# Monthly Archives: April 2009

## Ignoring outliers during boosting

I had a discussion the other day about using the weights returned by boosting to do outlier detection. That is to say, the examples with high weight are hard to fit and are therefore likely to be mislabeled/outliers. So why not find some way of automatically ignoring these instances?

I know that BBM already magically does something along these lines, but I was wondering if there were some simple fudges for AdaBoost which would also do this. So I decided to run a quick experiment to see what would work. To set up the data, I randomly drew 100 points from $\mathbb{R}^2$ and let these be the instances. The binary labels for the instances were $+1$ iff the point fell within any of $K$ circles; that is, $y_j = +1$ if and only if $|x_j - c_i|_2^2 < r_i^2$ for any $i=1\ldots K$. Just to confound the problem a little bit I then randomly flipped the labels on 10% of the points. The first plate of each of the plots below shows this input data set with the flipped (read: noisy/mislabeled) instances in red and the $K=2$ circles in blue.

For the weak hypotheses I chose the set of circles (of arbitrary radius) which predict either +1 or -1 in their interior and abstain (i.e., predict 0) on their exterior. Since the true labels can be represented as a linear combination of weak hypotheses in principle it should be easy for boosting to recover drive the training down to 0 were it not for the noisy points. Typically AdaBoost will spend a lot of effort trying to fix up these points with little benefit with respect to generalization error.

Below I describe a couple of methods for finding and ignoring these points during the boosting process. For each I include a plot of the set of weak hypotheses after each iteration (blue circles), along with the predictions made by the combined hypothesis on each of the training instances (purple = +, green = -). Below each plot I also indicate the error on the entire training set (first number) along with the error on the non-noisy, correctly labeled points (second number) since we presumably don’t want to match the noisy points too closely.

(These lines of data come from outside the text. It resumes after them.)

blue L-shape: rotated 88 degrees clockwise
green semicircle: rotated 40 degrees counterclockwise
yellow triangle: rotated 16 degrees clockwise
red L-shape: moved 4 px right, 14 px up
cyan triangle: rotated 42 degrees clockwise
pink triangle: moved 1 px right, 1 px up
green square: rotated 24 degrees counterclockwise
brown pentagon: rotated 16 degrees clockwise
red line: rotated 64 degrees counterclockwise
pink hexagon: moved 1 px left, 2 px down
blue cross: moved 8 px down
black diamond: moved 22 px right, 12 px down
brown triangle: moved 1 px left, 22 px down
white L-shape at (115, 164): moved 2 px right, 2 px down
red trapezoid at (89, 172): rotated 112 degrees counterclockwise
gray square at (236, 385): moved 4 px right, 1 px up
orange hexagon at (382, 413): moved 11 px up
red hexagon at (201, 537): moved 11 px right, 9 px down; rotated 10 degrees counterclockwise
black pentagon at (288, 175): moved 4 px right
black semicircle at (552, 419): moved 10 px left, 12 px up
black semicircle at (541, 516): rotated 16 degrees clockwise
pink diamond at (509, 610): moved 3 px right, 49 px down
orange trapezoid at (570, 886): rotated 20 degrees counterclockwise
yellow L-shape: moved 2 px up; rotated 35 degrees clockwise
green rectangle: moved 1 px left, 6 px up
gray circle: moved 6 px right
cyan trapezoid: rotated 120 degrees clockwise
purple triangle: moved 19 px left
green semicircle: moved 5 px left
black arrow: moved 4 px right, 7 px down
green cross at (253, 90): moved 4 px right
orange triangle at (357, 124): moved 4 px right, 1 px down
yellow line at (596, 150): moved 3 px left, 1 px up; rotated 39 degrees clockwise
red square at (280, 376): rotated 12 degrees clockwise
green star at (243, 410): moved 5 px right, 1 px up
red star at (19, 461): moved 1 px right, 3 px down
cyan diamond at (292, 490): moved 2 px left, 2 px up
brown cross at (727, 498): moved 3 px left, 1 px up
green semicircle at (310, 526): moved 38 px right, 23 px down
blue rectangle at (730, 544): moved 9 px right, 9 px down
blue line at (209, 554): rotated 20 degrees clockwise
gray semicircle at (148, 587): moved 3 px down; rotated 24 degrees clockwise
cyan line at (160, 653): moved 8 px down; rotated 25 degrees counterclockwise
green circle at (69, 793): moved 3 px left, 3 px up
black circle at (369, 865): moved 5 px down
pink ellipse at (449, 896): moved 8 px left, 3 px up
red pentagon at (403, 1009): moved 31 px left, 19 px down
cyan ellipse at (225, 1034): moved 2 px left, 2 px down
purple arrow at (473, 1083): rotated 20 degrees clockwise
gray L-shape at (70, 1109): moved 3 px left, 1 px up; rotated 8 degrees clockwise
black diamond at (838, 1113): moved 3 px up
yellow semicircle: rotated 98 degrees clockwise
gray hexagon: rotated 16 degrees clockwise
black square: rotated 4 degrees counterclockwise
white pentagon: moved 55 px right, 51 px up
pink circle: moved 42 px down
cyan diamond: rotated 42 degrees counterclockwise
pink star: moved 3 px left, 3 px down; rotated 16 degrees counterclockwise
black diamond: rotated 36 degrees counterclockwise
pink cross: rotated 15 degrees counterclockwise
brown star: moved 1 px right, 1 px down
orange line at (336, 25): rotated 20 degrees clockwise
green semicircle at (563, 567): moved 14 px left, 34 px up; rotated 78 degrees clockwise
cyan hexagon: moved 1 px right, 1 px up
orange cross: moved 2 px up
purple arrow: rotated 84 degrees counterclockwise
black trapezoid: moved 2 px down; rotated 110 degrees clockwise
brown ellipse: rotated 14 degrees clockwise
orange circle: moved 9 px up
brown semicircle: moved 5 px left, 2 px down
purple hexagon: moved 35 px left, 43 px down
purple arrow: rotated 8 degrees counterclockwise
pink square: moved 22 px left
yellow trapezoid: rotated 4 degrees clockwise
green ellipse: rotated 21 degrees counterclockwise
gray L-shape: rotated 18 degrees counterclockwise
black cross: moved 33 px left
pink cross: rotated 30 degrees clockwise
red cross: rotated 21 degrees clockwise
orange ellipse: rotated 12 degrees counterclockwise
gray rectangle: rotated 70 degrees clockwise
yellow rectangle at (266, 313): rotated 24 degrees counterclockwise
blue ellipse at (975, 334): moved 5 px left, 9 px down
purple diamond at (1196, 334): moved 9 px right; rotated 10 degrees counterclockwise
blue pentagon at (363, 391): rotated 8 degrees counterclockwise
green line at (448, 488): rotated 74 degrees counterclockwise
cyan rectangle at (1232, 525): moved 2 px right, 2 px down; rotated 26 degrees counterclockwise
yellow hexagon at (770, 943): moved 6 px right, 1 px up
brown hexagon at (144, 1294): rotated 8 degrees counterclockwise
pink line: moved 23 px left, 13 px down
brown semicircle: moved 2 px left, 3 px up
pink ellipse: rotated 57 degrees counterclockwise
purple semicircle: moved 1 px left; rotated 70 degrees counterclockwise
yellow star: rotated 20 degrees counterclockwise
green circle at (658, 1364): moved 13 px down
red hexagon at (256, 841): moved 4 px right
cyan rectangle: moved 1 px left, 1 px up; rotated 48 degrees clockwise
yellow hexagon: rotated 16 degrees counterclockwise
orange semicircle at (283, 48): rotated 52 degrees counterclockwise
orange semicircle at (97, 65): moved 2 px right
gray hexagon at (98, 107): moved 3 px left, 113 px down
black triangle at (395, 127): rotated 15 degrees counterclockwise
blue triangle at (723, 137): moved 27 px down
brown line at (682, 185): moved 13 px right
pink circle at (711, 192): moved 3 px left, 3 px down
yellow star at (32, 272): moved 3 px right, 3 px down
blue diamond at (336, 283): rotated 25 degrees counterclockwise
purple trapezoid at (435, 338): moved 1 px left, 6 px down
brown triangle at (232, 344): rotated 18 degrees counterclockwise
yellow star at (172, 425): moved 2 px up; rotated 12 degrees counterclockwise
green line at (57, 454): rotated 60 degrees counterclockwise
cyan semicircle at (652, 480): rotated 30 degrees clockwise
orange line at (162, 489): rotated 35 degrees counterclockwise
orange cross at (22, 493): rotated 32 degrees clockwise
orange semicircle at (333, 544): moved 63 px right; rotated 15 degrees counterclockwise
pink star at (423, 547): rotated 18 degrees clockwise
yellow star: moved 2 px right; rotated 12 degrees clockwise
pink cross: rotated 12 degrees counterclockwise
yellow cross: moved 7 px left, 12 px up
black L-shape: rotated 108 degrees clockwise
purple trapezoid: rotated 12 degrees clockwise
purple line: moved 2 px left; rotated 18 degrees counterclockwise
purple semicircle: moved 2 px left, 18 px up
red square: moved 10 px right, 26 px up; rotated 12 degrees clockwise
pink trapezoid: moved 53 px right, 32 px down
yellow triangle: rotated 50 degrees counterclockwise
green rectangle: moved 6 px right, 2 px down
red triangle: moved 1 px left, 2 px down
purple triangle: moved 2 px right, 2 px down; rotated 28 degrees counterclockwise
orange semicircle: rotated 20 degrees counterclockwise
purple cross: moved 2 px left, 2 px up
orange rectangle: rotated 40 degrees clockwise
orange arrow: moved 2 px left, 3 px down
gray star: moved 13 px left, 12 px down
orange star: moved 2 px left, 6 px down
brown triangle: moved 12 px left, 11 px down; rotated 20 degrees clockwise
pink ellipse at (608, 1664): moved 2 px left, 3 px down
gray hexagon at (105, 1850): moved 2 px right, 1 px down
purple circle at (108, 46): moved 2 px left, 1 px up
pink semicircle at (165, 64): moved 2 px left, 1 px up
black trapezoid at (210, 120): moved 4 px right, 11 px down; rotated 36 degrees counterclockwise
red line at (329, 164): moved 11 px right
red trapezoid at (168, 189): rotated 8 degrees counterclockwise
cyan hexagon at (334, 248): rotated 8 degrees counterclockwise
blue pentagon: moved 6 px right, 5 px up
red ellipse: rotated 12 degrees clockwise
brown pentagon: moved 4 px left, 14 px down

• Stock AdaBoost – Nothing special here. This is just plain-jane AdaBoost. It does a pretty good job of driving down the training error (0.11 after 11 iterations). But the hypothesis found by AdaBoost is a rather complex combination of many circles that does not bear that much resemblance to the generating hypothesis. Also note that when the noise is removed, the error at the end is 0.07. Not so good when considering that this number could be zero after two or three iterations.
• AdaBoost /w thresholding – Here I again run stock AdaBoost except that the distribution shown to the weak learner ignores all points whose weight exceeds some threshold. Precisely, let $D$ denote the distribution over training examples which AdaBoost maintains internally. Then the distribution the weak learner sees is $D^*_i \propto \mathbf{1}(D_i \le \theta)D_i$. Here, the combined hypothesis is much simpler consisting essentially of just four circles. The predictions made by this technique really aren’t any worse than regular AdaBoost (0.12 vs 0.11 on the full training set, 0.07 in both cases on the de-noised set). So it seems like doing this is not a completely terrible idea; you make about the same predictions but with much simpler rules.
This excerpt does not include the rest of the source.